ACTIVITY:
Your copy of the entries below should hold exactly the lines from the one containing "-Яст мэлхий 15% адисладаг." to the one containing "em que nada", inclusive, and no pictures.

INFORMATION GIVEN:
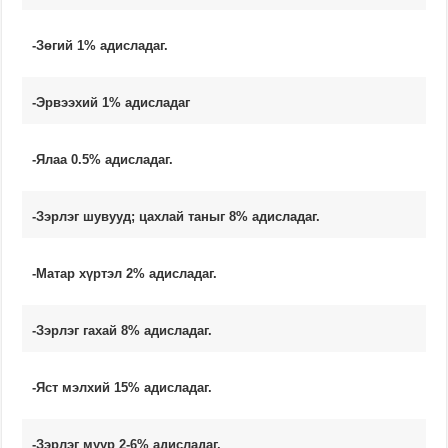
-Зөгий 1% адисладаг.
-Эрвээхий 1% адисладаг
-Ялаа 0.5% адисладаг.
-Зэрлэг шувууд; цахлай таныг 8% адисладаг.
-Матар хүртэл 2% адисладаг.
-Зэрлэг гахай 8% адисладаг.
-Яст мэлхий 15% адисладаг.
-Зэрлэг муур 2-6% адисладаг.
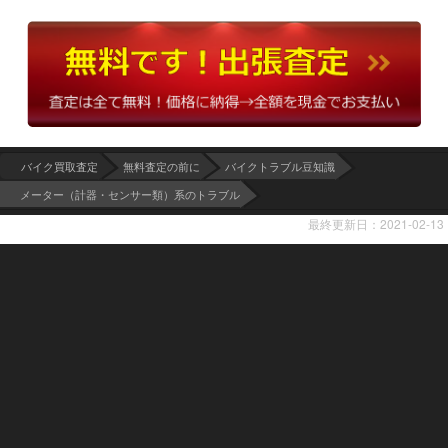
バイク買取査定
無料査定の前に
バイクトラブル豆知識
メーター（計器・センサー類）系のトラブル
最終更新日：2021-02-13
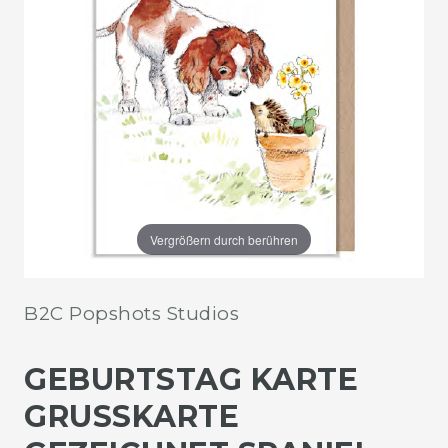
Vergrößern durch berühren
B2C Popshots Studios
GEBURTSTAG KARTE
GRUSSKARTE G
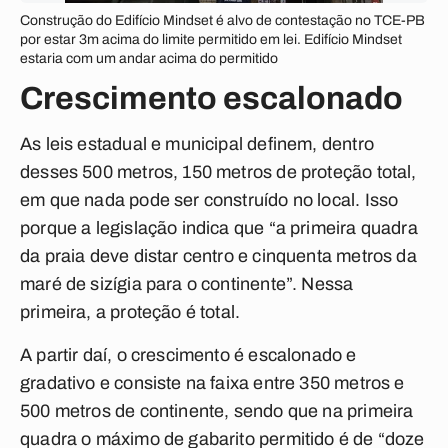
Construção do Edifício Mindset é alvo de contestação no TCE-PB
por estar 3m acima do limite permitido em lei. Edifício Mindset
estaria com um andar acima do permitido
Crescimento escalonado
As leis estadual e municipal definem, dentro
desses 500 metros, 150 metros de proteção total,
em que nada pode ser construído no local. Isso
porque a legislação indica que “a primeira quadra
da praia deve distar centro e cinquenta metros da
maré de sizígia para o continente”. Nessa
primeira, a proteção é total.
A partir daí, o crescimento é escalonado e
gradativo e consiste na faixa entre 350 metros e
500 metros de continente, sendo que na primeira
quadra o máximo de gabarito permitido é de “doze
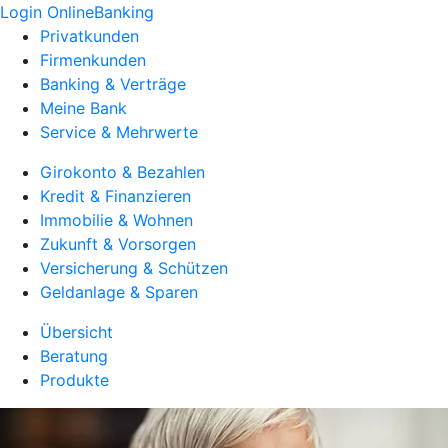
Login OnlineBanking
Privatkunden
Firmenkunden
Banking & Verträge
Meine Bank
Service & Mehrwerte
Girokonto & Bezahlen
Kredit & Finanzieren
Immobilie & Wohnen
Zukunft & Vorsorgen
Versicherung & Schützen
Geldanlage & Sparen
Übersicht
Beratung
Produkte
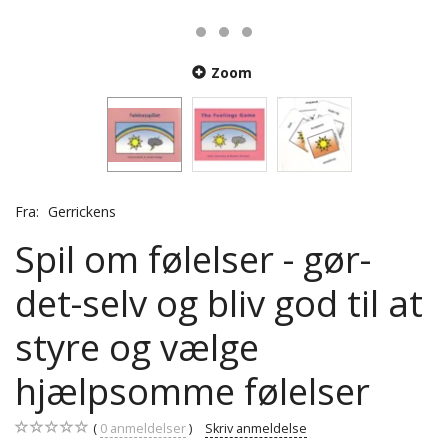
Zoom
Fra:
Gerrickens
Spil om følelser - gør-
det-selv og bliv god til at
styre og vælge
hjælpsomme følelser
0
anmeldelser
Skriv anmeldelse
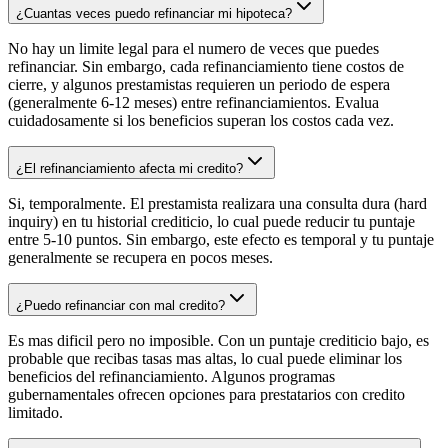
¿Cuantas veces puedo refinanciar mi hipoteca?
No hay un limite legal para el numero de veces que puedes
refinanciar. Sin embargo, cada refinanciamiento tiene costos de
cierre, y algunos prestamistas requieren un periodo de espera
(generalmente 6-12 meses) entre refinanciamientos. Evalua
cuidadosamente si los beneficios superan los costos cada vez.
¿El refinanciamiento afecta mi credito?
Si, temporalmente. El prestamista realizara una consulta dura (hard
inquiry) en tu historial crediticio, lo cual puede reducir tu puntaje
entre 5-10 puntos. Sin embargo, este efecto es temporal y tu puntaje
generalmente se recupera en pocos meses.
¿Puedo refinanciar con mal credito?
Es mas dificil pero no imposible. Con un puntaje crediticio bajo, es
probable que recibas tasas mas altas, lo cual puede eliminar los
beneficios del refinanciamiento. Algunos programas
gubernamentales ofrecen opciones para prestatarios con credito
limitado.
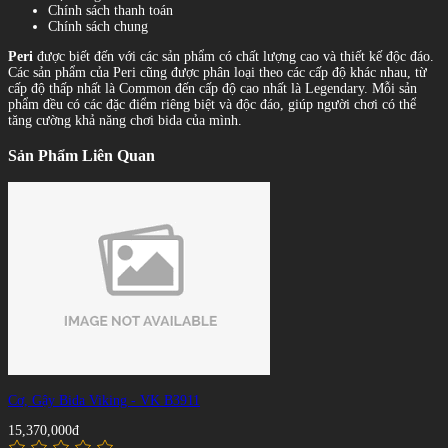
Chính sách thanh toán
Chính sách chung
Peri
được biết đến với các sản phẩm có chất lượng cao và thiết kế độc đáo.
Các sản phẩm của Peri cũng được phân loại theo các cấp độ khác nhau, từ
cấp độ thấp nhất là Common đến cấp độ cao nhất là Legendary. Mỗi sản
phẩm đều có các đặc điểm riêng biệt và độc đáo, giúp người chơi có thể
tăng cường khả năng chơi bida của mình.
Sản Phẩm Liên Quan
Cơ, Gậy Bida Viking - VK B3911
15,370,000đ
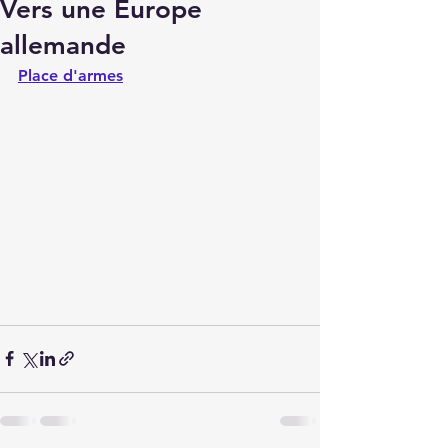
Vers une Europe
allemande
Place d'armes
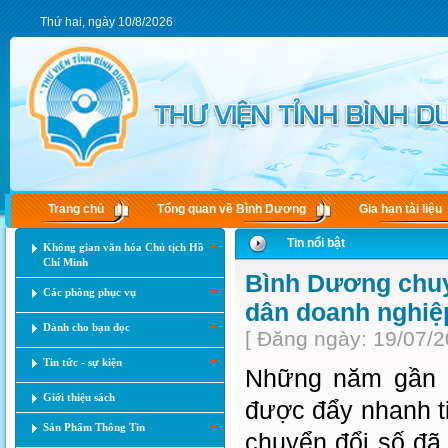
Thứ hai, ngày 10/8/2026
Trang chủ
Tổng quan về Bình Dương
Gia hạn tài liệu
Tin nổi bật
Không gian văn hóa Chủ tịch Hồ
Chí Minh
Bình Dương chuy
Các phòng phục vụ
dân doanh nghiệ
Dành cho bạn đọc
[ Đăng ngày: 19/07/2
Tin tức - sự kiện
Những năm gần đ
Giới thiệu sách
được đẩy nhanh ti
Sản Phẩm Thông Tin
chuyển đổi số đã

ANSWER TO THIS TASK:
-Яст мэлхий 15% адисладаг.
-Зэрлэг муур 2-6% адисладаг.
バイク買取査定
無料査定の前に
バイクトラブル豆知識
メーター（計器・センサー類）系のトラブル
最終更新日：2021-02-13
Vergrößern durch berühren
B2C Popshots Studios
GEBURTSTAG KARTE
GRUSSKARTE G
Construção do Edifício Mindset é alvo de contestação no TCE-PB
por estar 3m acima do limite permitido em lei. Edifício Mindset
estaria com um andar acima do permitido
Crescimento escalonado
As leis estadual e municipal definem, dentro
desses 500 metros, 150 metros de proteção total,
em que nada pode ser construído no local. Isso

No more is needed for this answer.